Von Klaus Bachhuber, Oberschleißheim

Gemeindepolitik bemisst sich für den Oberschleißheimer Bürgermeister Christian Kuchlbauer (Freie Wählergemeinschaft) vor allem nach einem Kriterium: dass etwas geschieht. Und weil in Oberschleißheim zu seinem Amtsantritt gerade einige Projekte nach langwieriger Vorarbeit reif zur Umsetzung waren, unter einer ausgewiesen bedächtig wirtschaftenden Vorgängerin teilweise ein Investitionsstau aufgelaufen war und schließlich der momentane Zeitgeist im Großraum Initiativen verlangt - darum brummt es in Oberschleißheim derzeit geradezu, so viel geschieht. Nach seinen eigenen Maßstäben weist der Bürgermeister Kuchlbauer nach drei Jahren im Amt also eine absolut respektable Halbzeitbilanz auf.

Der Bürgerplatz wird gerade umgebaut und das neue Ortszentrum geschaffen, die Grundschule Parksiedlung wird saniert, ein Anbau für einen neuen Kinderhort steht bevor. Der Kindergarten "Biene Maja" wurde erweitert, die Volkshochschule erhält erstmals in ihrer Geschichte eigene Räume, dafür wird eine Sauna umgebaut. Die Kläranlage wird modernisiert, die Sportanlage bekommt einen Kunstrasenplatz. In Mittenheim soll eine Wohnsiedlung geplant werden, am Kreuzacker ist ein Neubaugebiet auf 1,5 Hektar im Verfahren, am Schäferanger ein identisch großes. An der Dachauer Straße soll ein 15 Hektar großes Gewerbegebiet entstehen.

Für die Jahrhundertvision einer Tieferlegung der Bahn gibt es eine Projektstudie, für die Umgehungsstraße West einen Zeitplan. Dazu hat, ohne unmittelbaren Einfluss des Rathauses, die Schreiner Group gerade ein neues Bürogebäude hochgezogen, eine Industriebrache wird vom Projektentwickler Beos zum Gewerbepark umgebaut und im Süden des Ortes wächst der Campus der Tierärztlichen Fakultät. Die drei größten Wohnblöcke der Parksiedlung wurden saniert. In der zweiten Hälfte seiner Amtszeit wird Kuchlbauer wohl nur noch Grundsteine legen und Richtkronen hochziehen.
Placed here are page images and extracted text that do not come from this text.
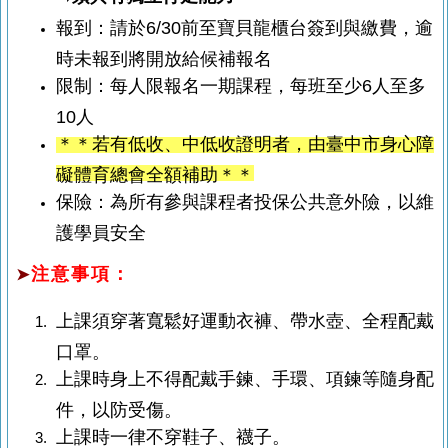
報到：請於6/30前至寶貝龍櫃台簽到與繳費，逾
時未報到將開放給候補報名
限制：每人限報名一期課程，每班至少6人至多
10人
＊＊若有低收、中低收證明者，由臺中市身心障
礙體育總會全額補助＊＊
保險：為所有參與課程者投保公共意外險，以維
護學員安全
注意事項：
➤
上課須穿著寬鬆好運動衣褲、帶水壺、全程配戴
口罩。
上課時身上不得配戴手鍊、手環、項鍊等隨身配
件，以防受傷。
上課時一律不穿鞋子、襪子。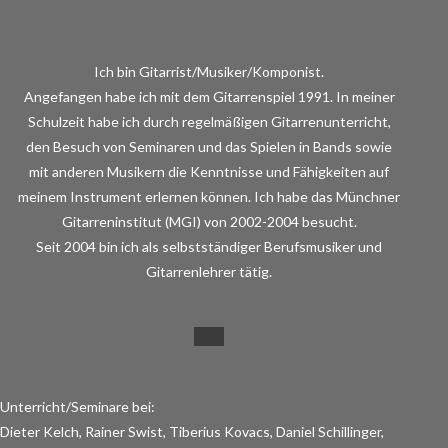
Ich bin Gitarrist/Musiker/Komponist.
Angefangen habe ich mit dem Gitarrenspiel 1991. In meiner
Schulzeit habe ich durch regelmäßigen Gitarrenunterricht,
den Besuch von Seminaren und das Spielen in Bands sowie
mit anderen Musikern die Kenntnisse und Fähigkeiten auf
meinem Instrument erlernen können. Ich habe das Münchner
Gitarreninstitut (MGI) von 2002-2004 besucht.
Seit 2004 bin ich als selbstständiger Berufsmusiker und
Gitarrenlehrer tätig.
Unterricht/Seminare bei:
Dieter Kelch, Rainer Swist, Tiberius Kovacs, Daniel Schillinger,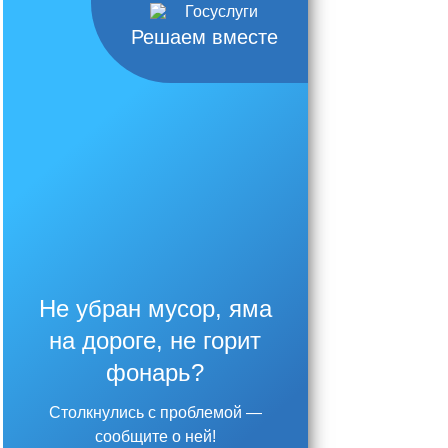
Решаем вместе
Не убран мусор, яма
на дороге, не горит
фонарь?
Столкнулись с проблемой —
сообщите о ней!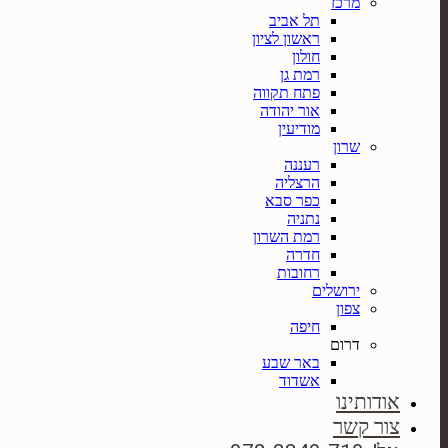
מרכז
תל אביב
ראשון לציון
חולון
רמת גן
פתח תקווה
אור יהודה
מודיעין
שרון
רעננה
הרצליה
כפר סבא
נתניה
רמת השרון
חדרה
רחובות
ירושלים
צפון
חיפה
דרום
באר שבע
אשדוד
אודותינו
צור קשר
Mit Protokollen, Formalien, Aktenvermerken hat er es nicht so

Das geht plötzlich alles in einer Gemeinde mit einem Gewerbesteueraufkommen, dessen Dimension in anderen Gemeinden des Münchner Speckgürtels beim Runden verschwindet? Das ist in der Politik des Bürgermeisters Kuchlbauer die falsche Frage. Er macht's, also wird's schon irgendwie gehen. "Wichtig ist, was hinten rauskommt" - das Alt-Bundeskanzler Helmut Kohl zugeschriebene Zitat könnte über Kuchlbauers Schreibtisch hängen.
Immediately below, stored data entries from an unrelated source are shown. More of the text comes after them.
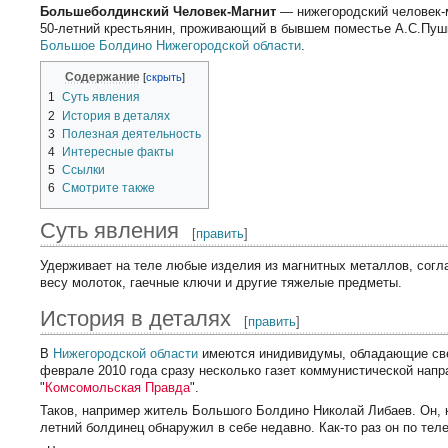
Большеболдинский Человек-Магнит
— нижегородский человек-
50-летний крестьянин, проживающий в бывшем поместье А.С.Пуш
Большое Болдино
Нижегородской области
.
Содержание
1
Суть явления
2
История в деталях
3
Полезная деятельность
4
Интересные факты
5
Ссылки
6
Смотрите также
Суть явления
[
править
]
Удерживает на теле любые изделия из магнитных металлов, сог
весу молоток, гаечные ключи и другие тяжелые предметы.
История в деталях
[
править
]
В
Нижегородской области
имеются инидивидумы, обладающие све
феврале 2010 года сразу несколько газет коммунистической напра
"
Комсомольская Правда
".
Таков, например житель Большого Болдино Николай Либаев. Он, к
летний болдинец обнаружил в себе недавно. Как-то раз он по тел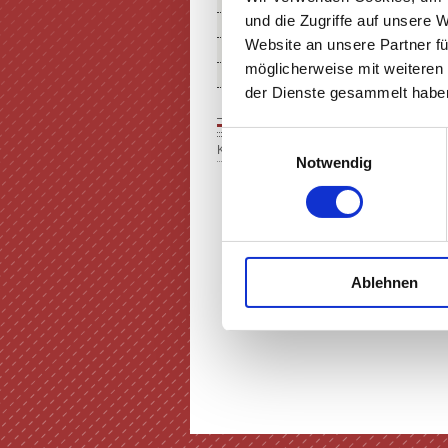
THEATER MIETEN
und die Zugriffe auf unsere 
FÖRDERUNG IN KUNST & KU
Website an unsere Partner fü
ÜBER UNS
möglicherweise mit weiteren
SERVICE & ANFAHRT
der Dienste gesammelt haben
Einwilligungsauswahl
Keine Einträge vorhanden
Notwendig
Ablehnen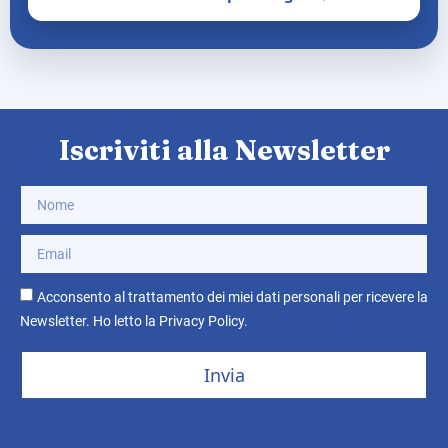
Iscriviti alla Newsletter
Acconsento al trattamento dei miei dati personali per ricevere la
Newsletter. Ho letto la
Privacy Policy
.
Invia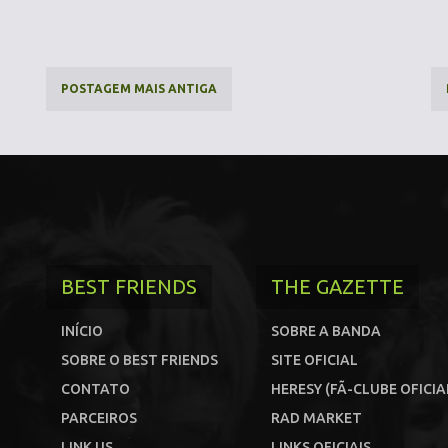
POSTAGEM MAIS ANTIGA
BEST FRIENDS
THE GAZETTE
INÍCIO
SOBRE A BANDA
SOBRE O BEST FRIENDS
SITE OFICIAL
CONTATO
HERESY (FÃ-CLUBE OFICIA
PARCEIROS
RAD MARKET
LINK US
LINKS OFICIAIS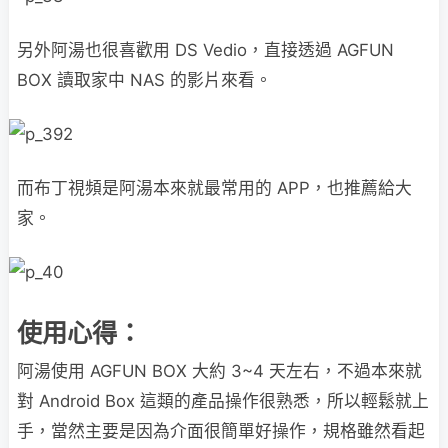
另外阿湯也很喜歡用 DS Vedio，直接透過 AGFUN
BOX 讀取家中 NAS 的影片來看。
而布丁視頻是阿湯本來就最常用的 APP，也推薦給大
家。
使用心得：
阿湯使用 AGFUN BOX 大約 3~4 天左右，不過本來就
對 Android Box 這類的產品操作很熟悉，所以輕鬆就上
手，當然主要是因為介面很簡單好操作，規格雖然看起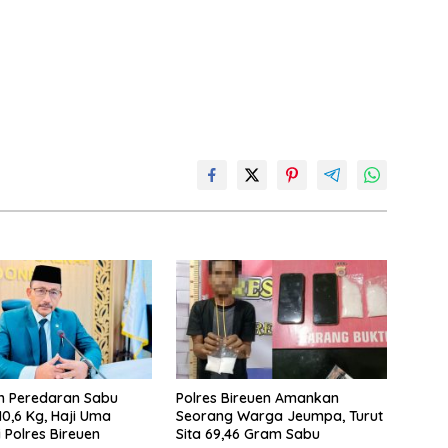
n Peredaran Sabu
Polres Bireuen Amankan
10,6 Kg, Haji Uma
Seorang Warga Jeumpa, Turut
 Polres Bireuen
Sita 69,46 Gram Sabu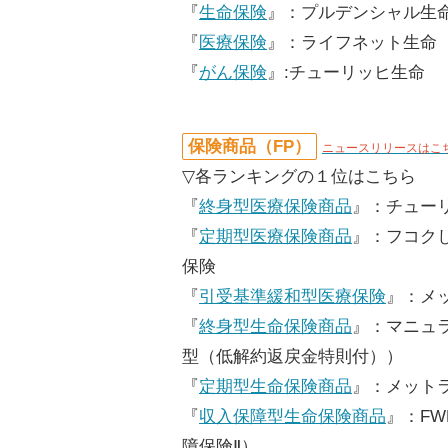
『
生命保険
』：プルデンシャル生
『
医療保険
』：ライフネット生命
『
がん保険
』:チューリッヒ生命
保険商品（FP）
ニュースリリースはこ
▽各ランキングの１位はこちら
『
終身型医療保険商品
』：チュー
『
定期型医療保険商品
』：フコク
保険
『
引受基準緩和型医療保険
』：メ
『
終身型生命保険商品
』：マニュ
型（低解約返戻金特則付））
『
定期型生命保険商品
』：メット
『
収入保障型生命保険商品
』：F
障保険Ⅱ）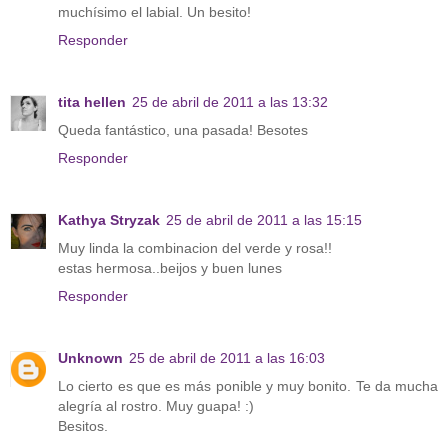
muchísimo el labial. Un besito!
Responder
tita hellen
25 de abril de 2011 a las 13:32
Queda fantástico, una pasada! Besotes
Responder
Kathya Stryzak
25 de abril de 2011 a las 15:15
Muy linda la combinacion del verde y rosa!!
estas hermosa..beijos y buen lunes
Responder
Unknown
25 de abril de 2011 a las 16:03
Lo cierto es que es más ponible y muy bonito. Te da mucha
alegría al rostro. Muy guapa! :)
Besitos.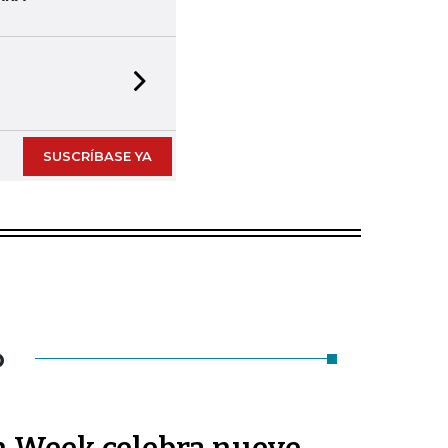
Next slide
SUSCRÍBASE YA
O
Mit Protokollen, Formalien, Aktenvermerken hat er es nicht so. Zwei von drei Abteilungsleitern haben unter ihm das Rathaus verlassen, die frühere Personalratsvorsitzende, weitere Mitarbeiter. An der Rathaustür hängt konstant ein Ausdruck, welche Sachgebiete diese Woche wegen Personalmangels nur eingeschränkte Öffnungszeiten haben. Was daran individuelle Entwicklungen sind und was der Chef zu verantworten hat, kann ein Außenstehender fair nicht beurteilen. Dem Bürgermeister nicht so wohlgesonnene Gemeinderäte erwarten wöchentlich den Zusammenbruch der Oberschleißheimer Kommunalverwaltung, aber es geht auch ohne die fehlenden Mitarbeiter und mit den reduzierten Öffnungszeiten weiter.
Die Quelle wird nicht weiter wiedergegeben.